Pulling the sheet tight under her chin
She can see his face clearly
The cruel sneering grin.
No one will help her she can't understand why
As she curls into a ball to silently cry.
About the picture my friend wrote:
"The Clown with the psychedelic colours .. phew .. pretty scary !!
It has always been a dark secret deep inside me .. so the picture .. as I see it ... is like a release after all these years to actually tell someone else about it ...an explosion of feelings .. shown in your picture by the psychedelic explosion of colour ... yet still a bad memory ... my overall feeling at the time .. was having to keep it secret .. that made it so much worse and the guilt of course... it cut me off from people ... hard to explain in writing easier when speaking to you. .... !
Not sure about Teddy with that smile on his face ... if he had known what was happening .. he would have been sad ..."
I replied that the teddy bear symbolises the trusting innocence of childhood. I had thought of doing a child's hand, and might put this in the next version.
These days I draw without passion or compulsion. I do it with complete acceptance and absolute commitment. I don’t have to do it. It’s not a problem.
Drawing is a conversation between me and the world. Everything I see is a potential picture. When I’m drawing (I sometimes use water colour and coloured pencil) I feel I’m connecting with the subject, and with the space around and between us.
These are moments of being.
Drawing is handy when not much is happening. There are always interesting shapes to look at and do something with. Station platforms and hospital waiting rooms are excellent places to see people shapes. Parks are good for trees and dogs. Gardens give me cats and birds. The view from my window is all roof tops and cars.
Occasionally I draw from imagination, old photographs and memories.
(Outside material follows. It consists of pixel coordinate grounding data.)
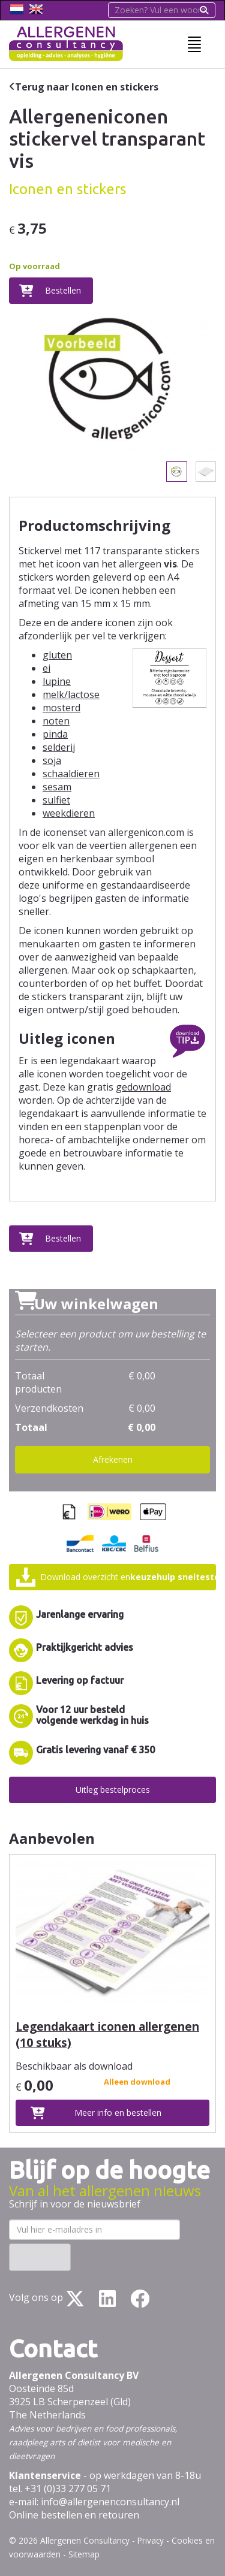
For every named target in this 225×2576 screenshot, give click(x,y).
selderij (59, 747)
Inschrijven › (40, 2257)
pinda (55, 734)
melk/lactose (71, 694)
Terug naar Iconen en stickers (86, 86)
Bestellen (63, 290)
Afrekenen (113, 1459)
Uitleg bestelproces (113, 1789)
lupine (57, 681)
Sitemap (84, 2554)
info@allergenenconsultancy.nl (110, 2501)
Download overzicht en (128, 1577)
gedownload (143, 1087)
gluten (57, 655)
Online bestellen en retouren (74, 2514)
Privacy (150, 2540)
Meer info (117, 2112)
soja (52, 760)
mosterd (61, 707)
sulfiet (56, 800)
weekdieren (69, 813)
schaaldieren (71, 773)
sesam (57, 786)
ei (46, 668)
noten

But the marks in these pictures always seem to lack the vitality and variety of my ‘seen’ work. I’d like to make pictures that say something about disability, but it’s a struggle.
Writing is different. Words are like the cartilage in my joints, the oxygen in my blood, and the pigment in my skin.
Words give me direct lines to people I love and need.
Words come from a different place in my head. It’s a word-eat-word world in there, a jungle of thoughts running and jumping around. Like wild beasts who have been caged for too long, they’re ambivalent about freedom. I won’t throw away the key yet though, just in case.